You cannot expect the end customer to understand the finer details of the drainage inspection industry. No-one purchases a property on the strength of the drainage system in the foundations. But you can help them to understand, by showing them the results in a clear and concise manner, and providing them with confidence in the service you have provided to that point. Being able to clearly show them evidence that a problem exists, or that it doesn’t, will set their mind at ease, benefit the engineer’s reputation at the same time. Take a look at mina Survey, built-in to all Scanprobe drainage inspection systems, it creates detailed reports for you in minutes, without the need for additional software or subscriptions.
The Drainage Inspection Engineer
For a drainage engineer, a drainage inspection, well, that’s their bread and butter. They could be asked to perform one as the result of a known issue, or perhaps it is required in order to sign-off a newly installed pipeline infrastructure. Another, increasingly common requirement is for new homeowners to have drainage inspection surveys carried out whilst in the process of purchasing a new home. Either way, it is the role of the drainage engineer to perform the survey, and in all walks of life, time is important. It could be the difference between grabbing lunch or missing out, reading your children a bedtime story or missing out, getting to the pub in time for the football or missing the first half. Helping them to engage with the end-customer and convey the situation clearly is a great start. Equally, if they need to deliver their findings back to head office to be processed or evaluated, this takes time too.
Let’s be honest, some days run smoother than other; some drainage inspection jobs are more straight-forward than others, and some days just take longer. But being equipped to avoid delays where possible can make all the difference. Built-in survey reporting software has been designed and developed over the years to enable the drainage inspection engineer to carry out his/her work in the most efficient manner, whilst also collecting the data for future use. A mina report is a perfect leave-behind for the customer to look over, and also makes for a great reference for you when discussing details of your drainage inspection survey. All of the Scanprobe range of drain camera systems come with at least two methods of recording your survey findings, so you can work how you work best – click here to take a look at our product page for more information.
The Drainage Inspection Company
What’s the famous old saying – time is money. And there are only 24 hours in a day. And people do need to sleep. So ultimately getting as much done as possible in the time you have is vital. You want to feel confident that your team are able to go to site, perform the survey and get the results back to the office or to the customer as efficiently as possible. Part of your service might be providing a written report, and depending upon your set up, this could mean accounting for one of the following:
- employing someone to interpret the drainage inspection findings & format the survey data into a physical report
- cutting back on time on-site to complete paperwork
- allowing a day off-site in order to complete paperwork for the week
- allowing for over-time
All of these options have cost implications, and some also have time implications. The latter can impact on whether or not you land the job to carry out any repair works, because, what’s to stop another company coming in and providing results quicker than you can? Often the company owner can also be the aforementioned drainage engineer, which means you need to take the drainage engineer’s situation into account as well.
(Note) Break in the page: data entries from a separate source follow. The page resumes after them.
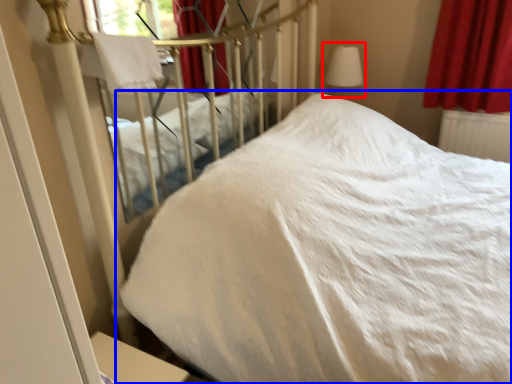 Question: Among these objects, which one is farthest to the camera, table lamp (highlighted by a red box) or bed (highlighted by a blue box)?

Choices:
 (A) table lamp
 (B) bed

Answer: (A) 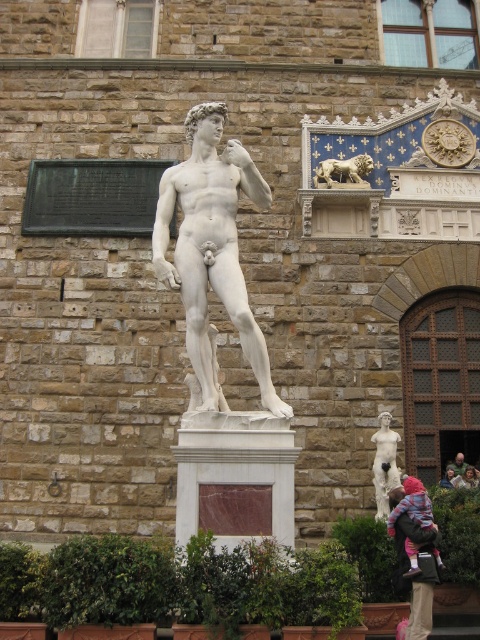 Based on the photo, you are standing 100 feet away from the classical marble statue of David. You want to move closer to the statue to take a photo. If you walk straight towards the statue until you reach the point at coordinates point (237, 148), how much closer will you be to the statue?

The distance of point (237, 148) from viewer is 108.36 feet. Since you are currently 100 feet away, moving to that point would actually put you 8.36 feet farther away from the statue.

You are an art student who wants to sketch the statue of David. You notice the light brown wood chair at lower right and the brown hair at lower right. Which object is closer to the statue?

The light brown wood chair at lower right is smaller than the brown hair at lower right, so the chair is closer to the statue than the hair.

You are an art student analyzing the composition of the scene. Based on the placement of the white marble statue at center and the brown hair at lower right, which object is located to the right of the other?

The white marble statue at center is positioned on the left side of brown hair at lower right, meaning the brown hair at lower right is to the right of the white marble statue at center. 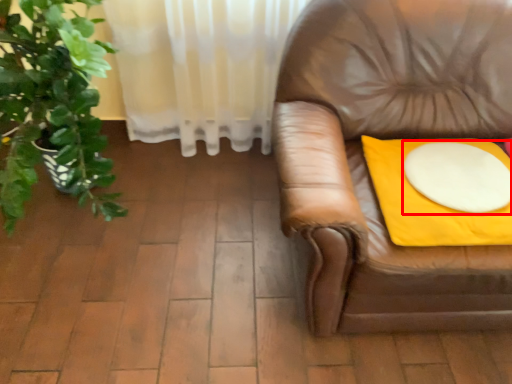 Question: From the image's perspective, what is the correct spatial relationship of round table (annotated by the red box) in relation to blanket?

Choices:
 (A) below
 (B) above

Answer: (B) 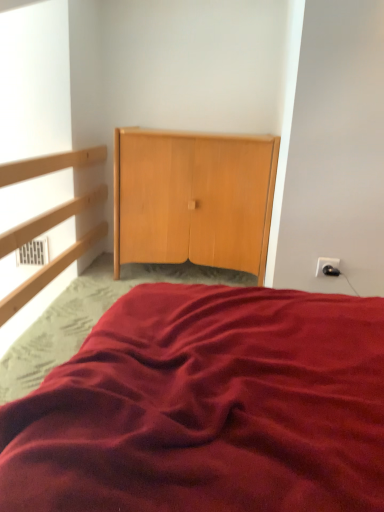 Find the location of a particular element. The image size is (384, 512). black plastic outlet at upper right is located at coordinates (327, 267).

Is burgundy satin bed at center in front of or behind black plastic outlet at upper right in the image?

Clearly, burgundy satin bed at center is in front of black plastic outlet at upper right.

Does point (147, 381) appear closer or farther from the camera than point (330, 260)?

Point (147, 381).

Is burgundy satin bed at center situated inside black plastic outlet at upper right or outside?

burgundy satin bed at center is outside black plastic outlet at upper right.

Considering the sizes of objects black plastic outlet at upper right and light wood dresser at center in the image provided, who is bigger, black plastic outlet at upper right or light wood dresser at center?

Bigger between the two is light wood dresser at center.

Is the depth of black plastic outlet at upper right less than that of light wood dresser at center?

Yes, it is.

Image resolution: width=384 pixels, height=512 pixels. In order to click on electric outlet lying below the light wood dresser at center (from the image's perspective) in this screenshot , I will do (327, 267).

Considering the positions of points (226, 140) and (328, 269), is point (226, 140) closer to camera compared to point (328, 269)?

No.

Is light wood dresser at center aimed at black plastic outlet at upper right?

No, light wood dresser at center is not oriented towards black plastic outlet at upper right.

From a real-world perspective, is light wood dresser at center physically below black plastic outlet at upper right?

Actually, light wood dresser at center is physically above black plastic outlet at upper right in the real world.

Is light wood dresser at center to the right of burgundy satin bed at center from the viewer's perspective?

In fact, light wood dresser at center is to the left of burgundy satin bed at center.

From a real-world perspective, is light wood dresser at center located higher than burgundy satin bed at center?

Indeed, from a real-world perspective, light wood dresser at center stands above burgundy satin bed at center.

Considering the relative positions of light wood dresser at center and burgundy satin bed at center in the image provided, is light wood dresser at center behind burgundy satin bed at center?

Yes, it is behind burgundy satin bed at center.

From the image's perspective, which is below, light wood dresser at center or burgundy satin bed at center?

From the image's view, burgundy satin bed at center is below.

Is black plastic outlet at upper right turned away from burgundy satin bed at center?

No, burgundy satin bed at center is not at the back of black plastic outlet at upper right.

Considering the positions of point (322, 273) and point (305, 416), is point (322, 273) closer or farther from the camera than point (305, 416)?

Point (322, 273) is farther from the camera than point (305, 416).

Which of these two, black plastic outlet at upper right or burgundy satin bed at center, stands shorter?

black plastic outlet at upper right is shorter.

Does black plastic outlet at upper right lie in front of burgundy satin bed at center?

No, it is not.

Which is closer, [228,507] or [253,181]?

The point [228,507] is in front.

Considering the relative positions of burgundy satin bed at center and light wood dresser at center in the image provided, is burgundy satin bed at center behind light wood dresser at center?

No, it is in front of light wood dresser at center.

Could you tell me if burgundy satin bed at center is turned towards light wood dresser at center?

No, burgundy satin bed at center is not oriented towards light wood dresser at center.

Which object is wider, burgundy satin bed at center or light wood dresser at center?

Wider between the two is burgundy satin bed at center.

What are the coordinates of `bed that appears on the left of black plastic outlet at upper right` in the screenshot? It's located at (207, 407).

You are a GUI agent. You are given a task and a screenshot of the screen. Output one action in this format:
    pyautogui.click(x=<x>, y=<y>)
    Task: Click on the dresser above the black plastic outlet at upper right (from the image's perspective)
    
    Given the screenshot: What is the action you would take?
    pyautogui.click(x=193, y=199)

Based on their spatial positions, is light wood dresser at center or black plastic outlet at upper right further from burgundy satin bed at center?

light wood dresser at center lies further to burgundy satin bed at center than the other object.

Looking at the image, which one is located closer to burgundy satin bed at center, black plastic outlet at upper right or light wood dresser at center?

black plastic outlet at upper right lies closer to burgundy satin bed at center than the other object.

Looking at this image, considering their positions, is burgundy satin bed at center positioned further to light wood dresser at center than black plastic outlet at upper right?

Among the two, burgundy satin bed at center is located further to light wood dresser at center.

When comparing their distances from black plastic outlet at upper right, does burgundy satin bed at center or light wood dresser at center seem further?

burgundy satin bed at center is positioned further to the anchor black plastic outlet at upper right.

Estimate the real-world distances between objects in this image. Which object is further from black plastic outlet at upper right, light wood dresser at center or burgundy satin bed at center?

burgundy satin bed at center lies further to black plastic outlet at upper right than the other object.

From the image, which object appears to be farther from light wood dresser at center, black plastic outlet at upper right or burgundy satin bed at center?

burgundy satin bed at center is positioned further to the anchor light wood dresser at center.

Find the location of a particular element. The height and width of the screenshot is (512, 384). electric outlet between burgundy satin bed at center and light wood dresser at center in the front-back direction is located at coordinates (327, 267). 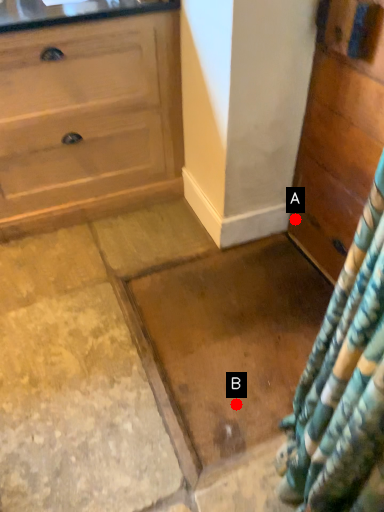 Question: Two points are circled on the image, labeled by A and B beside each circle. Which of the following is the closest to the observer?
Another thing to consider in 2021 are the minor things called formalities. Whilst residential customers may not necessarily be expecting a formal report of your findings, at least not immediately, the chances are your commercial companies will. Local authorities, councils and businesses are likely to need a report in order to sign off any additional work that may be required, or to sign off payment for jobs deemed complete. Drainage inspection surveys are growing increasingly common in the new-build sector, for builders to obtain job sign-off, so it would help if producing a report like this could be done on site via a few button presses…
- speed up your service
- speed up your surveys
- free up your resources, and
- help you to provide a complete drainage inspection service to your clients, with minimal additional effort
For an insight into how mina Survey works, click here to check out this blog post and video.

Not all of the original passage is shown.